Here are some of the symptoms:
- Anxiety. It’s common to to have symptoms of anxiety and/or panic disorders after using it for a while.
- Depression. It increases the risk of developing depressive disorders and attempting suicide.
- Bipolar disorder. It can lead to psychotic symptoms, manic phases, and more relapses.
- Amotivational syndrome. This brings along a loss of energy, indifference, apathy, and cognitive issues.
- Cognitive deterioriation. It slows down or destroys these abilities: reaction, perception, memory, problem solving, concentration, attention, etc.

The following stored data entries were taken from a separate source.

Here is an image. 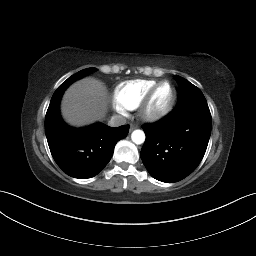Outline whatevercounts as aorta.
I'll return each instance as SVG.
<instances>
[{"label": "aorta", "instance_id": "762f6f07", "mask_svg": "<svg viewBox=\"0 0 256 256\" xmlns=\"http://www.w3.org/2000/svg\"><path fill=\"white\" fill-rule=\"evenodd\" d=\"M131 139L135 144H142L145 141V134L142 130H134Z\"/></svg>", "mask_w": 256, "mask_h": 256}]
</instances>
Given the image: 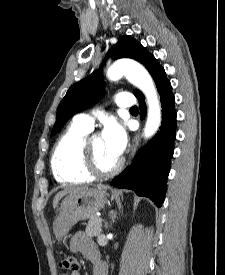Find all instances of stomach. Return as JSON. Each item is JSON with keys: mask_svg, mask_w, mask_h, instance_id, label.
Here are the masks:
<instances>
[{"mask_svg": "<svg viewBox=\"0 0 225 275\" xmlns=\"http://www.w3.org/2000/svg\"><path fill=\"white\" fill-rule=\"evenodd\" d=\"M106 200L107 193L105 187L69 194L60 203L53 222V233L56 238L66 236L76 223L95 215L96 212L104 207Z\"/></svg>", "mask_w": 225, "mask_h": 275, "instance_id": "stomach-1", "label": "stomach"}]
</instances>
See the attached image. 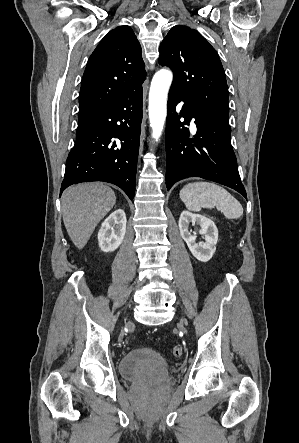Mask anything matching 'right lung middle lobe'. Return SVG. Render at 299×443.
Instances as JSON below:
<instances>
[{"instance_id":"right-lung-middle-lobe-1","label":"right lung middle lobe","mask_w":299,"mask_h":443,"mask_svg":"<svg viewBox=\"0 0 299 443\" xmlns=\"http://www.w3.org/2000/svg\"><path fill=\"white\" fill-rule=\"evenodd\" d=\"M82 128V123H78L77 132Z\"/></svg>"}]
</instances>
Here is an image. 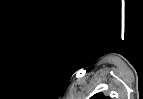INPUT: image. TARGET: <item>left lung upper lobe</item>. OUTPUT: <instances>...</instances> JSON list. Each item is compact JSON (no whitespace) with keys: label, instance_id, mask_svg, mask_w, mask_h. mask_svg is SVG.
I'll return each mask as SVG.
<instances>
[{"label":"left lung upper lobe","instance_id":"1","mask_svg":"<svg viewBox=\"0 0 143 99\" xmlns=\"http://www.w3.org/2000/svg\"><path fill=\"white\" fill-rule=\"evenodd\" d=\"M90 99H111L108 96H105L102 92L93 95Z\"/></svg>","mask_w":143,"mask_h":99}]
</instances>
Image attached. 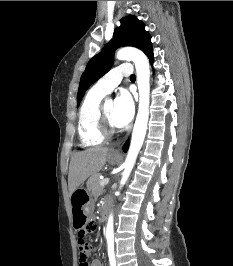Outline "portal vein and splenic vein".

- Psychosis. There are studies showing that using marijuana doubles your chances of a psychotic break. It can also cause short-term psychotic disorders, along with more long-term, chronic psychoses. They’ve shown that cannabis use is very common in patients with serious mental disorders like schizophrenia.
- Cannabis flashbacks. This means reliving experiences you had while high, but in this case they happen while sober.
- Delirium. This a temporary reaction. What usually comes up are delusions, shaking, agitation, fear, deep sleep, hallucinations, etc. It’s not very common, but it has a strong link to large doses.
- Effects on sleep. THC induces sleep and changes your sleep-wake cycles.
- Effects on diet. When you only take it occasionally your appetite usually goes up. But for people who take it often their appetite usually goes down. Using cannabis can also lead to a greater fat build-up in the body.
No one knows what’s waiting for them each time they take drugs. Mental disorders show up without warning, and some trips are one way. Drugs are one of life’s biggest wrecking balls. Things start off when you don’t value you yourself, and they end when you bring everyone you love down with you to rock bottom.